====== Supplied entries
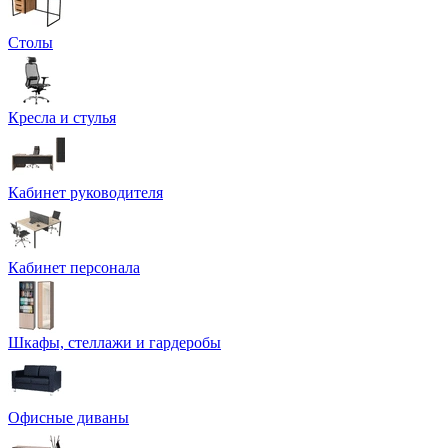
Столы
Кресла и стулья
Кабинет руководителя
Кабинет персонала
Шкафы, стеллажи и гардеробы
Офисные диваны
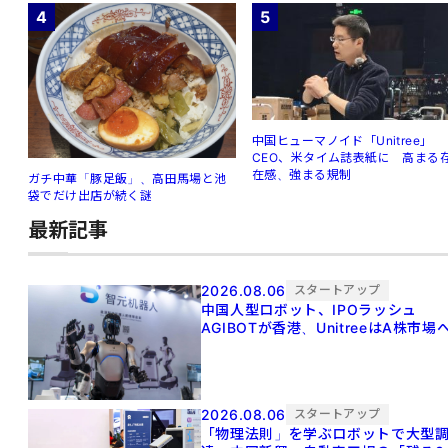
4
5
中国ヒューマノイド「Unitree」
CEO、米タイム誌表紙に 高まる
在感、強まる規制
ガチ中華「豚足飯」、高田馬場と池
袋でだけ出店が続く謎
最新記事
2026.08.06
スタートアップ
中国人型ロボット、IPOラッシュ
AGIBOTが香港、UnitreeはA株市場
2026.08.06
スタートアップ
「物理法則」を学ぶロボットで大型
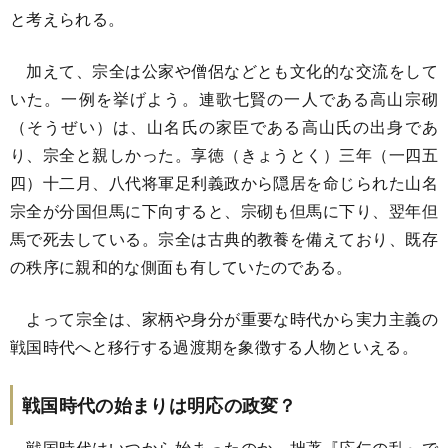
と考えられる。
加えて、宗全は公家や僧侶などとも文化的な交流をして
いた。一例を挙げよう。連歌七賢の一人である高山宗砌
（そうぜい）は、山名氏の家臣である高山氏の出身であ
り、宗全と親しかった。享徳（きょうとく）三年（一四五
四）十二月、八代将軍足利義政から隠居を命じられた山名
宗全が分国但馬に下向すると、宗砌も但馬に下り、翌年但
馬で死去している。宗全は古典的教養を備えており、既存
の秩序に親和的な側面も有していたのである。
よって宗全は、家柄や身分が重要な時代から実力主義の
戦国時代へと移行する過渡期を象徴する人物といえる。
戦国時代の始まりは明応の政変？
戦国時代はいつから始まったのか。拙著『応仁の乱』で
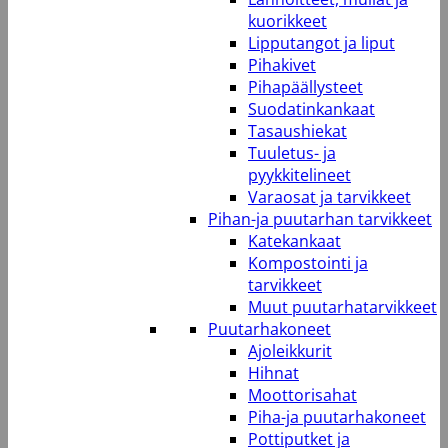
kuorikkeet
Lipputangot ja liput
Pihakivet
Pihapäällysteet
Suodatinkankaat
Tasaushiekat
Tuuletus- ja
pyykkitelineet
Varaosat ja tarvikkeet
Pihan-ja puutarhan tarvikkeet
Katekankaat
Kompostointi ja
tarvikkeet
Muut puutarhatarvikkeet
Puutarhakoneet
Ajoleikkurit
Hihnat
Moottorisahat
Piha-ja puutarhakoneet
Pottiputket ja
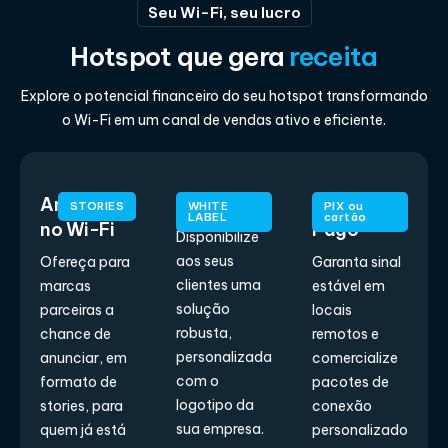
Seu Wi-Fi, seu lucro
Hotspot que gera
receita
Explore o potencial financeiro do seu hotspot transformando
o Wi-Fi em um canal de vendas ativo e eficiente.
Anúncios
Revenda
Wi-Fi
STORIES
WHITE
PIX ou
LABEL
cartão
no Wi-Fi
Pago
Disponibilize
aos seus
Ofereça para
Garanta sinal
clientes uma
marcas
estável em
solução
parceiras a
locais
robusta,
chance de
remotos e
personalizada
anunciar, em
comercialize
com o
formato de
pacotes de
logotipo da
stories, para
conexão
sua empresa.
quem já está
personalizado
============
* **Aim of the task**: Your answer should be a single number: how many lines in the listing above contain "Кабинет"?

* **Exercise response**: 2